Denis Lenfantin et Jean Hamelin vendent des parts de pré à la Roche au Felle, Le Lion d’Angers 1513

j’aime bien la Roche au Felle, qui comme son nom l’indique fut à une famille Felle aliàs Fesle, disparue depuis longtemps. Les actes notariés, nombreux, qui en parlent, donnent tous clairement ce nom de ROCHE AU FELLE, mais malheureusement, je ne sais quel moderniste a modifié le nom en ROCHE AUX FEES au fil du 19ème siècle, siècle qui décidément a vu bien des écarts avec le passé réel. Mais le plus fort c’est que, suite à cette dérive incroyable d’altération du nom, il y en a eu pour voir l’origine du nom dans les fées !!!

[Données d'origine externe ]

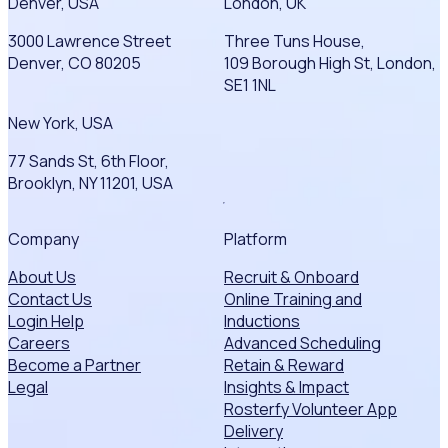
Denver, USA
London, UK
3000 Lawrence Street
Three Tuns House,
Denver, CO 80205
109 Borough High St, London,
SE1 1NL
New York, USA
77 Sands St, 6th Floor,
Brooklyn, NY 11201, USA
Company
Platform
About Us
Recruit & Onboard
Contact Us
Online Training and
Login Help
Inductions
Careers
Advanced Scheduling
Become a Partner
Retain & Reward
Legal
Insights & Impact
Rosterfy Volunteer App
Delivery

Ceci dit, j’ai les notes manuscrites concernant cette famille FESLE au 13ème siècle, et il faudrait bien que je conge à vous les mettre ici un de ces jours.

Quant à Denis Lenfantin, je reste persuadée qu’il appartient à mes ancêtres du Lion d’Angers, ou tout ou moins l’un des collatéraux de la branche Lenfantin du Lion d’Angers, mais je ne peux hélas remonter jusqu’à lui.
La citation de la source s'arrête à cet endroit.